The defendant was a medical biller at a Florida firm that supplied credentialing and medical billing companies for its medical supplier shoppers.
“In that capability, Maywalt was capable of access and make the most of the corporate’s monetary, medical supplier and affected person data,” prosecutors say.
Maywalt was assigned to a Tampa Bay-area doctor’s account and was chargeable for submitting claims to Florida Medicaid well being upkeep organizations for companies rendered by the doctor to Medicaid recipients.
The indictment alleges that Maywalt abused his function on the medical billing firm, which it doesn’t identify, by wrongfully accessing and utilizing the agency’s affected person data and the doctor’s identify and identification quantity to submit false and fraudulent claims to a Florida Medicaid HMO for medical companies that weren’t really rendered.
“Maywalt additionally altered the ‘pay to’ data related to the Florida Medicaid HMOs’ fee processor in order that the funds for the non-rendered medical companies had been despatched to financial institution accounts below Maywalt’s management,” prosecutors allege.
Court docket paperwork point out that Maywalt pleaded not responsible and was launched on bond.
The case towards Maywalt “is one other basic instance of an ‘insider menace,” says retired FBI supervisory particular agent Jason G. Weiss, an lawyer on the legislation agency Faegre Drinker Biddle & Reath LLP.
“These threats have gotten the tail that wags the canine within the cybersecurity world. Final yr, nearly 70% of cyberattacks had an inside part,” he says.
“This can be a drawback that seems to be rising and turning into a way more severe menace that medical suppliers have to not solely concentrate on however to start implementing crucial safety controls to stop this varieties of insider assaults.”

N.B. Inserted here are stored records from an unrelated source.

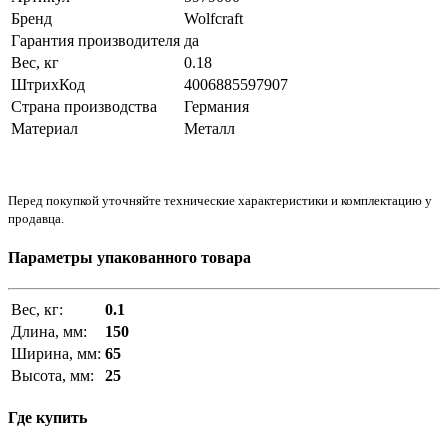
Бренд
Wolfcraft
Гарантия производителя
да
Вес, кг
0.18
ШтрихКод
4006885597907
Страна производства
Германия
Материал
Металл
Перед покупкой уточняйте технические характеристики и комплектацию у
продавца.
Параметры упакованного товара
Вес, кг:
0.1
Длина, мм:
150
Ширина, мм:
65
Высота, мм:
25
Где купить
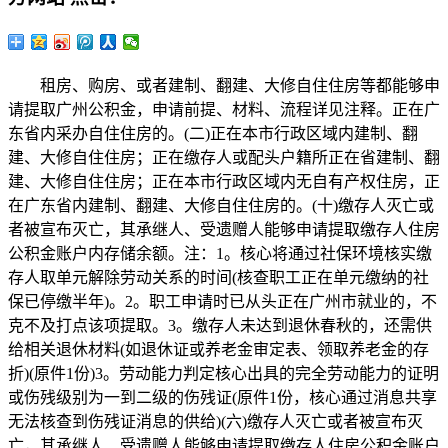
租房、购房、或者建制、翻建、大修自住住房等都能够申
请提取广州公积金，申请前提、材料、流程详见注释。正在广
东省内采办自住住房的。(二)正在本市行政区域内建制、翻
建、大修自住住房；正在缴存人或配头户籍所正在省建制、翻
建、大修自住住房；正在本市行政区域内无自有产权住房，正
在广东省内建制、翻建、大修自住住房的。(十)缴存人灭亡或
者被宣布灭亡，其承继人、受遗赠人能够申请提取缴存人住房
公积金账户内存储余额。注：1。核心将通过社保环境核实缴
存人取单元解除劳动关系的时间(核查职工正在单元缴纳的社
保已停缴半年)。2。职工申请时已从头正在广州市就业的，不
克不及打点该项提取。3。缴存人未达到退休春秋的，还需供
给相关退休材料(如退休证或养老金审定表、领取养老金的存
折)(原件1份)3。劳动能力判定核心出具的完全劳动能力的证明
或伤残级别为一到二级的伤残证(原件1份，核心通过消息共享
无法核查到伤残证消息的供给)(六)缴存人灭亡或者被宣布灭
亡，其承继人、受遗赠人能够申请提取缴存人住房公积金账户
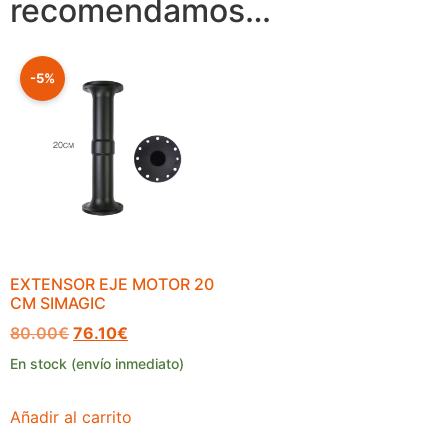
recomendamos…
-5%
EXTENSOR EJE MOTOR 20
CM SIMAGIC
80.00
€
76.10
€
En stock (envío inmediato)
Añadir al carrito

To assist mitigate the insider menace, he says, organizations ought to take into account implementing administrative controls, akin to “separation of duties” the place a second individual is required to approve and ensure sure insider actions, akin to billing.
“There isn’t a positive fireplace ‘iron protect’ that can stop or defend towards all potential cybercrime, however the tougher you make it for potential criminals, the much less probably they could be included to go down the highway to fraud, misappropriation of funds and different varieties of cybercrime,” he says.
The case towards Maywalt additionally shines a highlight on the essential of third-party danger administration.
“It’s crucial when utilizing third-party distributors to request prison backgrounds checks and … evaluate these contractors’ funds to see if there are any ‘crimson flags’ that have to be reviewed and/or addressed in a well timed vogue,” Weiss says.
Maywalt allegedly dedicated the crimes utilizing protected well being data maintained by his employer, a medical billing firm – and that agency is a enterprise affiliate below HIPAA, notes regulatory lawyer Paul Hales of Hales Legislation Group.
“Business associates are required to observe HIPAA guidelines,” and in doing so, will help stop noncompliance points that would probably result in the varieties of crimes allegedly dedicated by Maywalt, he notes.
Steps as known as for below HIPAA embody controls for entry to PHI, log-in monitoring, audit controls and knowledge system exercise evaluate, Hales says.
“The indictment signifies Maywalt continued to entry PHI for 20 straight months to hold out his crimes,” he says. “That implies the enterprise affiliate had severe deficiencies in its HIPAA safety program.”
The message to coated entities and enterprise associates is evident, Hales says: “Lined entities should carry out common, efficient due diligence on all enterprise associates, and enterprise associates should comply totally with the HIPAA.”
To assist stop some of these insider incidents, Weiss recommends that corporations conduct random logging, evaluate occasion logs and audit the actions of all workers who’ve entry to a sufferers’ medical and billing information to make sure that there aren’t any anomalies that have to be addressed “earlier than extra rampant fraud takes place.”